◆ Exercise goal
Search the records for the string "falta" and return each line that has it.

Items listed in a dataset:
========

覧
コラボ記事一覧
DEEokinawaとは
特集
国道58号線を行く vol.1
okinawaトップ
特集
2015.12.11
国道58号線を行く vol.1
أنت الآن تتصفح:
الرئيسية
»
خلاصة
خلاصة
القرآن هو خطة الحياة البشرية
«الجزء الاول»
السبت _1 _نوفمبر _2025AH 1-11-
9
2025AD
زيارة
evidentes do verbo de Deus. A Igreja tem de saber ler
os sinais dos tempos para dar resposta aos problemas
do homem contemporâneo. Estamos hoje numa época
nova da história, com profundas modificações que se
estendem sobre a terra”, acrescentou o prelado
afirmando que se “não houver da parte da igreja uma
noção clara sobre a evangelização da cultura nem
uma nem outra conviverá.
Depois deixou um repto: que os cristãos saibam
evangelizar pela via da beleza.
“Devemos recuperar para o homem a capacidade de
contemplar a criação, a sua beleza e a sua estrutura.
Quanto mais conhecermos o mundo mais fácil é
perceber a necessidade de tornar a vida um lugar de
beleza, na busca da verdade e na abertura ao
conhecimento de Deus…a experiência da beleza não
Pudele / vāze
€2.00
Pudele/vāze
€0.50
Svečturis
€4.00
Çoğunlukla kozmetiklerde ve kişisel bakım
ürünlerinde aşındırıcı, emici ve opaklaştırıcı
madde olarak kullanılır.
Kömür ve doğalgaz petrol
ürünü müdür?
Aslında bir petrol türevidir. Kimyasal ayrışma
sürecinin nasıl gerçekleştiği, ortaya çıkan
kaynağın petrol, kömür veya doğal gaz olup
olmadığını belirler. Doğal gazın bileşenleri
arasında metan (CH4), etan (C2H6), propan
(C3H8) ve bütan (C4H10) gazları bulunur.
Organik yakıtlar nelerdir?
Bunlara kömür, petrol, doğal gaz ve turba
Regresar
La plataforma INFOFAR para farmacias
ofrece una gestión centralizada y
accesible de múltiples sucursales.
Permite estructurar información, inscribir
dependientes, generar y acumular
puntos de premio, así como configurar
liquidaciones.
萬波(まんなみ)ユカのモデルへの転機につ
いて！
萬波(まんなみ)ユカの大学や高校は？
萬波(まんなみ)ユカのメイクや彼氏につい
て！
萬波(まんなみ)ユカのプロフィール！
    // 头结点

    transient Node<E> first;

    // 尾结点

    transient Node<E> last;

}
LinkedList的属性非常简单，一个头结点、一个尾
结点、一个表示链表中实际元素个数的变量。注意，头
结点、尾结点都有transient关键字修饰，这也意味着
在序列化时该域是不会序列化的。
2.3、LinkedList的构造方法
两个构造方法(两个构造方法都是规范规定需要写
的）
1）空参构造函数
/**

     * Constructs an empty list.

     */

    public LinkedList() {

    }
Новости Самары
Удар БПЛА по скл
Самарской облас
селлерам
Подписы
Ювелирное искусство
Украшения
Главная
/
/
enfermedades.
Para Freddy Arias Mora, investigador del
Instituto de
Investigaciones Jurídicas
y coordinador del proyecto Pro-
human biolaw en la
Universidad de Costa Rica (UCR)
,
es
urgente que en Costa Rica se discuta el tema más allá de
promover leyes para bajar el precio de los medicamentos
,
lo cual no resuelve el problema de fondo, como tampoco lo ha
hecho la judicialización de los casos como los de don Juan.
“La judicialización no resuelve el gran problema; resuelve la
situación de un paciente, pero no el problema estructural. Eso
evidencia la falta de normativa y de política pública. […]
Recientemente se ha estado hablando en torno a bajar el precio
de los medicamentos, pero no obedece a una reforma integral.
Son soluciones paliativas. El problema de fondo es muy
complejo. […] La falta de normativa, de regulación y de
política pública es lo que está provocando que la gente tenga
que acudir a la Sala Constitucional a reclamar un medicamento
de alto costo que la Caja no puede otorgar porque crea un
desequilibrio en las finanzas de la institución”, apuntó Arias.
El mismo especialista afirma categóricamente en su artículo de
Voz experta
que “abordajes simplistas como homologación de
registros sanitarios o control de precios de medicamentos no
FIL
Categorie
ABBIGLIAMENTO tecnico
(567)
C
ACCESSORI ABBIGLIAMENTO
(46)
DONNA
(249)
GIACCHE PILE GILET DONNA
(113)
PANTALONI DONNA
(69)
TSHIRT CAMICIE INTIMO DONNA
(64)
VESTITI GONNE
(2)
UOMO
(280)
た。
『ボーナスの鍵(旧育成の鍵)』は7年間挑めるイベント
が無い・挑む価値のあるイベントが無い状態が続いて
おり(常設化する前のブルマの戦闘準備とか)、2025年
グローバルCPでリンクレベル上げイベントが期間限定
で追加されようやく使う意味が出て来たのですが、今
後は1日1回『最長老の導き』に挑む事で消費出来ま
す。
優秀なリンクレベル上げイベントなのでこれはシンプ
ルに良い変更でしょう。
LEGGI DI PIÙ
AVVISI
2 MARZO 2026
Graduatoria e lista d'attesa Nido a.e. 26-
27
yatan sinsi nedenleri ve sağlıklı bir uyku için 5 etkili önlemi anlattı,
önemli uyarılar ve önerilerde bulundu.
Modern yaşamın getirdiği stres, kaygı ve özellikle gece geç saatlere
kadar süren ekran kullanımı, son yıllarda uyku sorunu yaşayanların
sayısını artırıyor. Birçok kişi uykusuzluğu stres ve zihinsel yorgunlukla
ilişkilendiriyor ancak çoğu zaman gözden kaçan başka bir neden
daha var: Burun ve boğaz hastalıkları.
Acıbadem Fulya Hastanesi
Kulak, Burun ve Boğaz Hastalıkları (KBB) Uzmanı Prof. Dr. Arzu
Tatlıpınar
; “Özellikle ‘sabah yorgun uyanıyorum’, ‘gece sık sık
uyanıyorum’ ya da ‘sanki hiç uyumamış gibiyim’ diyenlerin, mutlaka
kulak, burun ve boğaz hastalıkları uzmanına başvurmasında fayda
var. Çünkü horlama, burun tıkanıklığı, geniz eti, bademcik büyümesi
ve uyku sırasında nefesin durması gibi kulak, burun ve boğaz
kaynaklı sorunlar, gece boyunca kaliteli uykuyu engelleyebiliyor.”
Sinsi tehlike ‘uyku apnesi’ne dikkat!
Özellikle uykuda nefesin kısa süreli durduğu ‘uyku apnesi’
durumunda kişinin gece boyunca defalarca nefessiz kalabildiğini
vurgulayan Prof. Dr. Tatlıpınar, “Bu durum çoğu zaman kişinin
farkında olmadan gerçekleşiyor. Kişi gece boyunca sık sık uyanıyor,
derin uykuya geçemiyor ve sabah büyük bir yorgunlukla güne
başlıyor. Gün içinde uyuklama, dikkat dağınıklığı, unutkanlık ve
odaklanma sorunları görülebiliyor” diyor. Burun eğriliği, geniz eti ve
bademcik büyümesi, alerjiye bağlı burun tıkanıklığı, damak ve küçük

========

◆ Answer area
evidencia la falta de normativa y de política pública. […]
complejo. […] La falta de normativa, de regulación y de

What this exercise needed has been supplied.